A Matter of Conscience {Living Book Review}

matterofconscience

Title: A Matter of Conscience
Author: 
Mary Hosmar
Publisher: 
Word Alive Press

Age Range: Children (9+)
Time Period: 1837
Location: Upper Canada

“Fifteen-year-old Jamie MacPhearson is confused. Everyone seems to want change but can’t agree as to how that change should come about. William Lyon Mackenzie is calling the people of Upper Canada to arm themselves and break free of the British rule, and Jamie’s friends and neighbours are all for joining Mackenzie and his army.

His father is dead set against violence of any sort and has tried to pass that along to his son.

Will Jamie follow his father’s wishes and stay home or will he go along with popular opinion and join the rebels?”

To be fair, I never really understood the rebellion of 1837. This is the first book I read that made me realize it was essentially Canada’s version of the American war of Independence! I’m not sure why it never really clued in, but it has now!

This story takes place just as the rebellion is about to break out. It shows the conflict that each member of communities struggled with and how decisions can affect relationships between friends and families.

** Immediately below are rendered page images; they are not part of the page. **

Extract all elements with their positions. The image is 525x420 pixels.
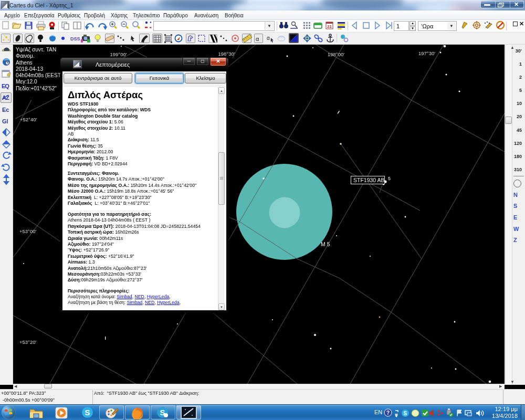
- svg-text:21: 21: [327, 24, 332, 29]
- svg-text:Ec: Ec: [2, 107, 9, 113]
- svg-text:198°30': 198°30': [218, 51, 235, 57]
- svg-text:α: α: [267, 35, 270, 41]
- svg-text:5: 5: [388, 176, 391, 181]
- svg-text:Gl: Gl: [2, 118, 8, 124]
- svg-text:STF1930 AB: STF1930 AB: [353, 177, 385, 183]
- svg-text:DSS: DSS: [70, 36, 80, 41]
- svg-text:S: S: [404, 411, 407, 416]
- svg-text:198°00': 198°00': [328, 51, 344, 57]
- svg-text:α: α: [256, 36, 259, 42]
- svg-text:199°00': 199°00': [110, 51, 127, 57]
- svg-text:EQ: EQ: [2, 83, 9, 89]
- svg-text:+53°20': +53°20': [19, 339, 36, 345]
- svg-text:+52°40': +52°40': [20, 117, 37, 122]
- svg-text:M 5: M 5: [321, 241, 330, 247]
- svg-text:197°30': 197°30': [418, 50, 435, 56]
- svg-text:?: ?: [386, 410, 390, 416]
- svg-text:+53°00': +53°00': [19, 228, 36, 234]
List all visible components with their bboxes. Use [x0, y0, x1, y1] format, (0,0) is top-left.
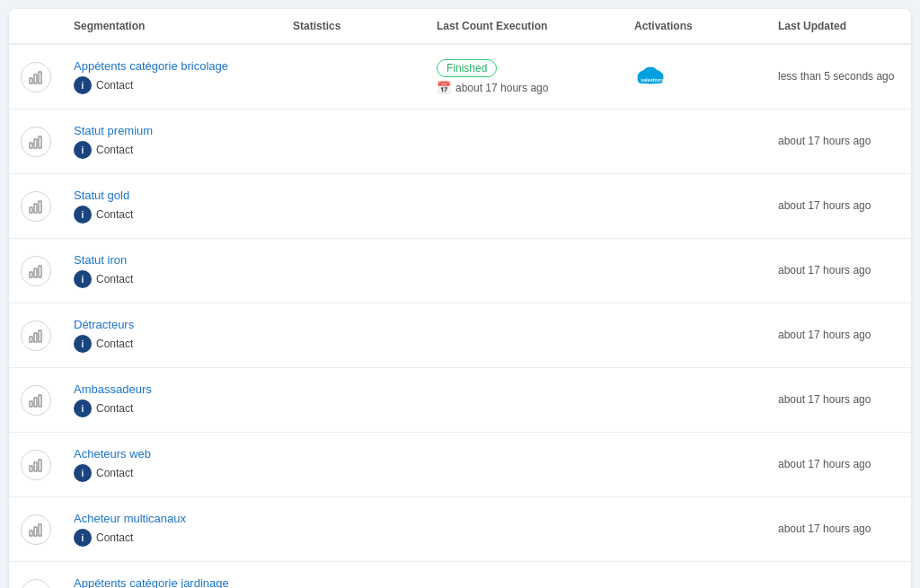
segmentation-link[interactable]: Appétents catégorie jardinage: [74, 576, 271, 588]
col-activations: Activations: [624, 20, 767, 32]
col-last-count: Last Count Execution: [426, 20, 624, 32]
status-badge: Finished: [437, 59, 497, 77]
chart-icon[interactable]: [21, 385, 51, 416]
row-chart-icon-cell: [9, 256, 63, 286]
svg-rect-14: [34, 204, 37, 213]
seg-type: i Contact: [74, 335, 271, 353]
segmentation-link[interactable]: Acheteur multicanaux: [74, 512, 271, 525]
last-updated-cell: about 17 hours ago: [767, 392, 911, 408]
chart-icon[interactable]: [21, 450, 51, 480]
svg-rect-19: [30, 337, 32, 342]
segmentation-cell: Détracteurs i Contact: [63, 318, 282, 353]
svg-rect-21: [39, 330, 41, 342]
row-chart-icon-cell: [9, 127, 63, 157]
svg-rect-10: [30, 143, 32, 148]
last-updated-text: about 17 hours ago: [778, 199, 871, 212]
segmentation-cell: Acheteurs web i Contact: [63, 447, 282, 482]
type-icon: i: [74, 335, 92, 353]
segmentation-cell: Statut premium i Contact: [63, 124, 282, 159]
svg-rect-0: [30, 78, 32, 83]
salesforce-icon: salesforce: [634, 59, 667, 92]
table-row: Détracteurs i Contact about 17 hours ago: [9, 303, 911, 368]
svg-rect-29: [34, 527, 37, 536]
segmentation-link[interactable]: Appétents catégorie bricolage: [74, 59, 271, 73]
segmentation-link[interactable]: Statut premium: [74, 124, 271, 137]
row-chart-icon-cell: [9, 450, 63, 480]
svg-rect-30: [39, 524, 41, 536]
table-row: Acheteur multicanaux i Contact about 17 …: [9, 497, 911, 562]
type-icon: i: [74, 270, 92, 288]
last-updated-cell: about 17 hours ago: [767, 522, 911, 537]
segmentation-link[interactable]: Statut iron: [74, 253, 271, 267]
type-label: Contact: [96, 273, 133, 285]
svg-rect-20: [34, 333, 37, 342]
chart-icon[interactable]: [21, 579, 51, 589]
type-icon: i: [74, 399, 92, 417]
seg-type: i Contact: [74, 529, 271, 547]
chart-icon[interactable]: [21, 256, 51, 286]
svg-rect-25: [30, 466, 32, 471]
segmentation-link[interactable]: Statut gold: [74, 189, 271, 202]
last-updated-text: less than 5 seconds ago: [778, 70, 894, 83]
count-time: 📅 about 17 hours ago: [437, 81, 613, 94]
type-label: Contact: [96, 338, 133, 350]
chart-icon[interactable]: [21, 514, 51, 545]
table-row: Statut premium i Contact about 17 hours …: [9, 110, 911, 174]
svg-rect-17: [34, 268, 37, 277]
table-row: Acheteurs web i Contact about 17 hours a…: [9, 433, 911, 497]
row-chart-icon-cell: [9, 320, 63, 351]
type-icon: i: [74, 206, 92, 224]
last-updated-text: about 17 hours ago: [778, 329, 871, 341]
type-label: Contact: [96, 402, 133, 415]
svg-rect-1: [34, 75, 37, 83]
chart-icon[interactable]: [21, 62, 51, 92]
svg-rect-12: [39, 136, 41, 148]
col-segmentation: Segmentation: [63, 20, 282, 32]
type-icon: i: [74, 76, 92, 94]
chart-icon[interactable]: [21, 127, 51, 157]
row-chart-icon-cell: [9, 514, 63, 545]
type-label: Contact: [96, 531, 133, 544]
segmentation-link[interactable]: Détracteurs: [74, 318, 271, 331]
type-label: Contact: [96, 208, 133, 221]
type-icon: i: [74, 529, 92, 547]
svg-rect-13: [30, 207, 32, 213]
svg-text:salesforce: salesforce: [641, 77, 665, 83]
col-last-updated: Last Updated: [767, 20, 911, 32]
svg-rect-28: [30, 531, 32, 536]
table-row: Ambassadeurs i Contact about 17 hours ag…: [9, 368, 911, 433]
last-updated-cell: less than 5 seconds ago: [767, 69, 911, 84]
last-updated-text: about 17 hours ago: [778, 135, 871, 147]
row-chart-icon-cell: [9, 385, 63, 416]
type-label: Contact: [96, 144, 133, 156]
svg-rect-27: [39, 460, 41, 471]
seg-type: i Contact: [74, 206, 271, 224]
segmentation-link[interactable]: Ambassadeurs: [74, 382, 271, 396]
seg-type: i Contact: [74, 464, 271, 482]
segmentation-cell: Acheteur multicanaux i Contact: [63, 512, 282, 547]
table-row: Appétents catégorie bricolage i Contact …: [9, 45, 911, 110]
segmentation-cell: Appétents catégorie bricolage i Contact: [63, 59, 282, 94]
last-updated-text: about 17 hours ago: [778, 393, 871, 406]
segmentation-cell: Statut gold i Contact: [63, 189, 282, 224]
count-time-label: about 17 hours ago: [456, 82, 548, 94]
row-chart-icon-cell: [9, 191, 63, 222]
segmentation-link[interactable]: Acheteurs web: [74, 447, 271, 461]
last-updated-cell: about 17 hours ago: [767, 328, 911, 343]
chart-icon[interactable]: [21, 191, 51, 222]
last-updated-text: about 17 hours ago: [778, 264, 871, 276]
activations-cell: salesforce: [624, 59, 767, 94]
table-header: Segmentation Statistics Last Count Execu…: [9, 9, 911, 45]
table-row: Statut gold i Contact about 17 hours ago: [9, 174, 911, 239]
segmentation-cell: Ambassadeurs i Contact: [63, 382, 282, 417]
last-updated-cell: about 17 hours ago: [767, 263, 911, 278]
svg-rect-24: [39, 395, 41, 407]
svg-rect-18: [39, 266, 41, 277]
last-updated-cell: about 17 hours ago: [767, 134, 911, 149]
row-chart-icon-cell: [9, 62, 63, 92]
svg-rect-11: [34, 139, 37, 148]
col-statistics: Statistics: [282, 20, 426, 32]
type-icon: i: [74, 464, 92, 482]
chart-icon[interactable]: [21, 320, 51, 351]
segmentation-table: Segmentation Statistics Last Count Execu…: [9, 9, 911, 588]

The main character of this book is Jamie, a 15-year-old young man who is struggling to understand what his personal feelings are about rebellion and how he wants to be involved. There’s influences all around him – his Dad is staunchly against fighting, his best friend and neighbours are all for taking a stand. He doesn’t really know what side he agrees with.

In order to explain the tensions and politics of the era, this author uses a lot of dialogue between characters. I personally find political stuff mind-boringly numb so some of it was hard for me to follow, but she did a good job of breaking down the situation into small chunks. Meetings and gatherings presented a great opportunity to expand on the dialogue and continue to showcase the growing tension between loyalists and reformists.

One side I had not even considered were the viewpoints of the American loyalists who had come to Canada when their country went to war with Britain – here they are again, faced with the reality of a potential war.

This book is a good introduction to the rebellion of 1837 and helps show the viewpoints of the common person – not just the leadership.